* [TASK BRIEF]
Would you repeat exactly the part of the listing below that runs from the line containing "aar wanneer je" down to the line containing "えたアイテムが多く取り揃えられています。実際の購入", inclusive, and nothing else?

* [MATERIAL SHOWN]
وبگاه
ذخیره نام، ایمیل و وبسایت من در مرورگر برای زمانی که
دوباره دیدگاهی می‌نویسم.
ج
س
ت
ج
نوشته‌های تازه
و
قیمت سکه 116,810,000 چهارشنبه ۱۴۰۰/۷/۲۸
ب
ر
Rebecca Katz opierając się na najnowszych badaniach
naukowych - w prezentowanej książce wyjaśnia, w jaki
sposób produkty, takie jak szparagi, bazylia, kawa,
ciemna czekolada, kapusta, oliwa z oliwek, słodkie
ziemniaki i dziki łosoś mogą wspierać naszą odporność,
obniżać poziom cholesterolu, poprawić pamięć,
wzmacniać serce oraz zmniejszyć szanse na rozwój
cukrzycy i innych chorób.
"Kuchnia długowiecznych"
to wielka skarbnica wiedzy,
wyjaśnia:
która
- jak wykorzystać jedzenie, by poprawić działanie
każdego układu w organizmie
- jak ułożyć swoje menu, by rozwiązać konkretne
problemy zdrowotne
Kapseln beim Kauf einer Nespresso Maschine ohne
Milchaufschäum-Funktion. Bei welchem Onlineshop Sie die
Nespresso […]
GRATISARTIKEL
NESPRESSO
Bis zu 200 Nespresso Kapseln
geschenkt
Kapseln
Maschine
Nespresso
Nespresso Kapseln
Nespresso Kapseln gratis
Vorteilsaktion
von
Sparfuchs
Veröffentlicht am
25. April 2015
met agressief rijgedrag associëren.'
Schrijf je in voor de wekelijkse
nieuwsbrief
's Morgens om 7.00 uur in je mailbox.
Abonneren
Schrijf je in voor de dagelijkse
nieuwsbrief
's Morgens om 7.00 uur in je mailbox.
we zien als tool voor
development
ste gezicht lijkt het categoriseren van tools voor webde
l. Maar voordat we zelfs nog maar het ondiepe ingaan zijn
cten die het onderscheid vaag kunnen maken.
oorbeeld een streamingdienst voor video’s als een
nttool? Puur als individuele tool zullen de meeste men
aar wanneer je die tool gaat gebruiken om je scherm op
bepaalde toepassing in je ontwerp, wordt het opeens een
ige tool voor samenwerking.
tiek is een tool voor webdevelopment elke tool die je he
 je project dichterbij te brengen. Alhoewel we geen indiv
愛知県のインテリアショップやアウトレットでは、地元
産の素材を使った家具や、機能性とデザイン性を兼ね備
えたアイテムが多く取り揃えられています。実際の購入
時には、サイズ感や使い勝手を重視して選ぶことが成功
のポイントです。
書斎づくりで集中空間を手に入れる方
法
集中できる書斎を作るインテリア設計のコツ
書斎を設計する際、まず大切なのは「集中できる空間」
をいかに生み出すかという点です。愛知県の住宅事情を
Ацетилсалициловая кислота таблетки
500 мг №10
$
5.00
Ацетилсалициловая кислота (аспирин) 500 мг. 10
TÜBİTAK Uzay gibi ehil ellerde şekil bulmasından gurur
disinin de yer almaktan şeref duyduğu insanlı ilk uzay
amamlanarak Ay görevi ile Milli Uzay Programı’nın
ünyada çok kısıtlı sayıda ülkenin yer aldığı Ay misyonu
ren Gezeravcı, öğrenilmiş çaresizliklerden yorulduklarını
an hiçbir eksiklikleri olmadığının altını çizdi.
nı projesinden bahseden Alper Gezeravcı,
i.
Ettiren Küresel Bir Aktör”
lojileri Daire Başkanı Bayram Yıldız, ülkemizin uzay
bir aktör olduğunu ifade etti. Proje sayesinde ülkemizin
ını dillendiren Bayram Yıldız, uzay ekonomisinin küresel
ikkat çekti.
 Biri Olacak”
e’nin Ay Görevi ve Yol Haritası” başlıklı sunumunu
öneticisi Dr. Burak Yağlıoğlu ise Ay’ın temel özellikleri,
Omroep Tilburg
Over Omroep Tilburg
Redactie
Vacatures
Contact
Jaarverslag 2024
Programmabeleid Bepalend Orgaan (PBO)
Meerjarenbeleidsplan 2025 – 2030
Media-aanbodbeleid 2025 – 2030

* [WRITTEN REPLY]
aar wanneer je die tool gaat gebruiken om je scherm op
bepaalde toepassing in je ontwerp, wordt het opeens een
ige tool voor samenwerking.
tiek is een tool voor webdevelopment elke tool die je he
 je project dichterbij te brengen. Alhoewel we geen indiv
愛知県のインテリアショップやアウトレットでは、地元
産の素材を使った家具や、機能性とデザイン性を兼ね備
えたアイテムが多く取り揃えられています。実際の購入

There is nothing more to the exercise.